/smoldocling256M-webgpu

Document Understanding in the Browser!

Primary LanguageTypeScript

SmolDocling 256M WebGPU Demo

This project is a demo using the SmolDocling-256M model to perform document understanding tasks. Allowing you to transform document images into structured formats like Markdown and JSON, and more!

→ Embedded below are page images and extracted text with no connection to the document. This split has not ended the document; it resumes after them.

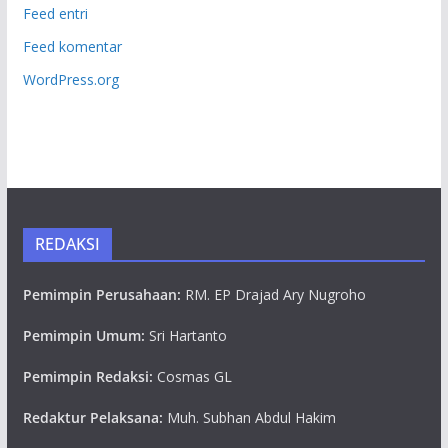
Feed entri
Feed komentar
WordPress.org
REDAKSI
Pemimpin Perusahaan:
RM. EP Drajad Ary Nugroho
Pemimpin Umum:
Sri Hartanto
Pemimpin Redaksi:
Cosmas GL
Redaktur Pelaksana:
Muh. Subhan Abdul Hakim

8mb.video-JVQ-aCGTYemB.mp4

Try it out on Hugging Face!

Features

  • Intelligent Content Extraction: Extracts structures from documents, like:
    • Tables
    • Math formulas (converted to LaTeX)
    • Code blocks
  • Structured Output: Converts document content into markdown and JSON
  • Region-Specific Processing: Select a specific area of the document to process only the content you need.
  • Fully Offline: All processing happens on your device in the browser. Your data never leaves your computer.

🚀 Getting Started

To run this project locally, follow these steps:

  1. Clone the repo

    git clone https://github.com/callbacked/smoldocling256M-webgpu
  2. Navigate to the project directory

    cd smoldocling256M-webgpu
  3. Install NPM packages

    npm install
  4. Run

npm run dev

This will start the Vite development server, and you can view the application at http://localhost:5173 (or another port if 5173 is in use).

Building for Production

To create a production build:

npm run build